Quem financia a agricultura sustentável no Brasil

O desenvolvimento de práticas agropecuárias sustentáveis no Brasil tem sido impulsionado, sobretudo, pelo crédito rural, que responde por mais de metade dos recursos destinados à agricultura de baixo carbono no país. Apesar dos avanços, ainda há obstáculos para ampliar o acesso a esses financiamentos, especialmente para pequenos produtores e comunidades tradicionais.

Quem banca a agricultura sustentável no Brasil

Segundo dados da ONG Climate Policy Initiative, o crédito rural representa cerca de 58% do financiamento climático para o uso da terra no Brasil, direcionado para técnicas como plantio direto, agroecologia e recuperação de pastagens degradadas. O Plano Safra 2024/25 disponibiliza R$ 69,2 bilhões para esses investimentos, mas eles correspondem a apenas 23,2% do total de crédito rural liberado no período.

O governo federal oferece linhas específicas, como o RenovAgro e o Pronaf Floresta, que atendem pequenos produtores, contudo, a maioria dos recursos ainda é direcionada a médios e grandes agricultores, o que limita a inclusão de comunidades tradicionais e agricultores familiares.

Desafios do acesso ao crédito para pequenos produtores

Um dos maiores obstáculos para ampliar o financiamento sustentável no Brasil é a dificuldade dos pequenos produtores de acessar bancos e recursos. Além da insuficiência de recursos, há uma indisposição por parte das instituições financeiras, que priorizam projetos de grande porte devido aos custos e à burocracia.

Além disso, muitos agricultores desconhecem as linhas de crédito ou sequer possuem documentos básicos, como RG e CPF, dificultando sua inserção no sistema formal. Para enfrentar essas barreiras, organizações como o Instituto Conexões Sustentáveis (Conexsus) desenvolvem iniciativas de capacitação, como o projeto CredAmbiental, que treina moradores das próprias comunidades para atuarem como “ativadores de crédito”.

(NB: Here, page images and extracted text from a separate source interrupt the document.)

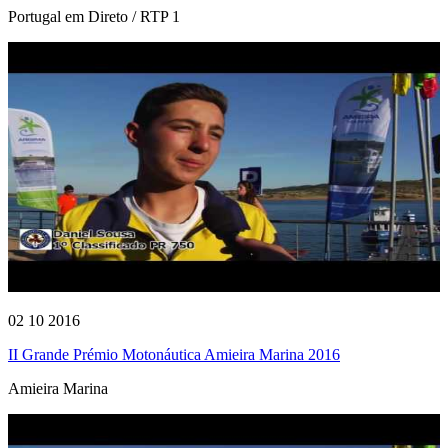
Portugal em Direto / RTP 1
02 10 2016
II Grande Prémio Motonáutica Amieira Marina 2016
Amieira Marina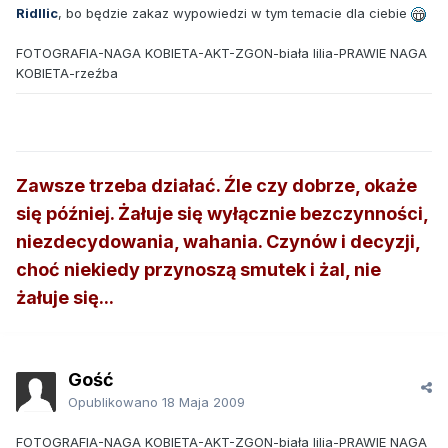
Ridllic
, bo będzie zakaz wypowiedzi w tym temacie dla ciebie
FOTOGRAFIA-NAGA KOBIETA-AKT-ZGON-biała lilia-PRAWIE NAGA
KOBIETA-rzeźba
Zawsze trzeba działać. Źle czy dobrze, okaże
się później. Żałuje się wyłącznie bezczynności,
niezdecydowania, wahania. Czynów i decyzji,
choć niekiedy przynoszą smutek i żal, nie
żałuje się...
Gość
Opublikowano
18 Maja 2009
FOTOGRAFIA-NAGA KOBIETA-AKT-ZGON-biała lilia-PRAWIE NAGA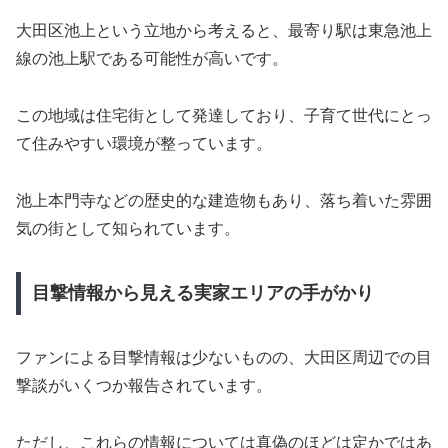
大田区池上という立地から考えると、最寄り駅は東急池上
線の池上駅である可能性が高いです。
この地域は住宅街として発達しており、子育て世代にとっ
て住みやすい環境が整っています。
池上本門寺などの歴史的な建造物もあり、落ち着いた雰囲
気の街として知られています。
目撃情報から見える実家エリアの手がかり
ファンによる目撃情報は少ないものの、大田区周辺での目
撃談がいくつか報告されています。
ただし、これらの情報については真偽のほどは定かではあ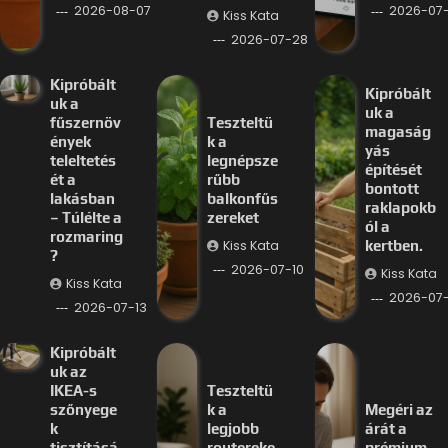
2026-08-07
2026-07-
Kiss Kata
2026-07-28
Kipróbált
Kipróbált
uk a
uk a
fűszernöv
Teszteltü
magaság
ények
k a
yás
teleltetés
legnépsze
építését
ét a
rűbb
bontott
lakásban
balkonfűs
raklapokb
– Túlélte a
zereket
ól a
rozmaring
Kiss Kata
kertben.
?
2026-07-10
Kiss Kata
Kiss Kata
2026-07
2026-07-13
Kipróbált
uk az
IKEA-s
Teszteltü
szőnyege
k a
Megéri az
k
legjobb
árát a
tisztításá
routereke
prémium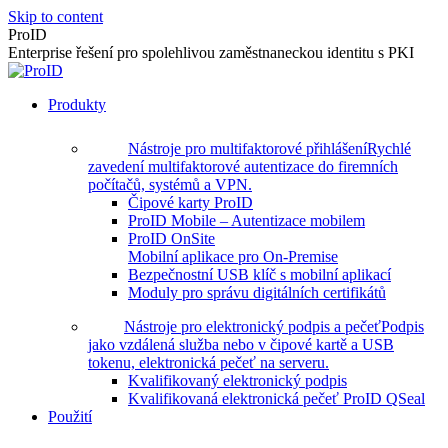
Skip to content
ProID
Enterprise řešení pro spolehlivou zaměstnaneckou identitu s PKI
Produkty
Nástroje pro multifaktorové přihlášení
Rychlé
zavedení multifaktorové autentizace do firemních
počítačů, systémů a VPN.
Čipové karty ProID
ProID Mobile – Autentizace mobilem
ProID OnSite
Mobilní aplikace pro On-Premise
Bezpečnostní USB klíč s mobilní aplikací
Moduly pro správu digitálních certifikátů
Nástroje pro elektronický podpis a pečeť
Podpis
jako vzdálená služba nebo v čipové kartě a USB
tokenu, elektronická pečeť na serveru.
Kvalifikovaný elektronický podpis
Kvalifikovaná elektronická pečeť ProID QSeal
Použití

Um exemplo de sucesso dessa abordagem ocorreu na comunidade indígena Tupinambá de Ilhéus (BA), onde o acesso ao Pronaf Floresta permitiu o cultivo de cacau e a recuperação ambiental da Mata Atlântica. Segundo a ONG, 98% dos participantes do projeto estão em dia com os empréstimos, mostrando que o apoio técnico e a capacitação fazem diferença.

O papel da filantropia e dos fundos climáticos

Para além do crédito rural, investimentos de filantropia e fundos não reembolsáveis representam uma parcela menor do financiamento climático, mas de grande impacto social e ambiental. O Fundo Casa Socioambiental, por exemplo, capta recursos internacionais de fundações para financiar projetos de sustentabilidade, especialmente em comunidades tradicionais.

O Fundo Amazônia, criado em 2008 e retomado em 2023, busca financiar ações de combate ao desmatamento e conservação da Amazônia Legal, além de apoiar projetos de sistemas alimentares sustentáveis. Outros instrumentos, como o Fundo Clima, têm maior foco em mitigação e adaptação, mas sua maior parte — cerca de 99% — consiste em empréstimos, com pouco recurso não reembolsável.

Perspectivas e próximos passos

Especialistas alertam que, embora o Brasil tenha avançado na implementação de financiamentos sustentáveis, é necessário ampliar o volume de recursos destinados às comunidades mais vulneráveis. Investimentos diretos, sem a obrigatoriedade de reembolso, podem potencializar a inclusão social e ambiental, completando o acesso ao crédito com doações e incentivos públicos e privados.

Enquanto os países discutem na COP 30 em Belém como mobilizar os trilhões de dólares necessários globalmente, o Brasil já trilha caminhos internos para ampliar esse financiamento. Segundo a London School of Economics, países emergentes e em desenvolvimento precisarão de cerca de US$ 3,5 trilhões por ano até 2035 para cumprir metas de transição climática, compensando a dívida histórica dos países desenvolvidos, considerados “devedores climáticos”.